● TASK DETAILS
Every entry has to be output exactly, with none skipped.

● AVAILABLE RECORDS

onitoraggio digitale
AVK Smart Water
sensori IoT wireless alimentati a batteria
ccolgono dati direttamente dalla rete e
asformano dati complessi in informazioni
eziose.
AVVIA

● WRITTEN RESPONSE
onitoraggio digitale
AVK Smart Water
sensori IoT wireless alimentati a batteria
ccolgono dati direttamente dalla rete e
asformano dati complessi in informazioni
eziose.
AVVIA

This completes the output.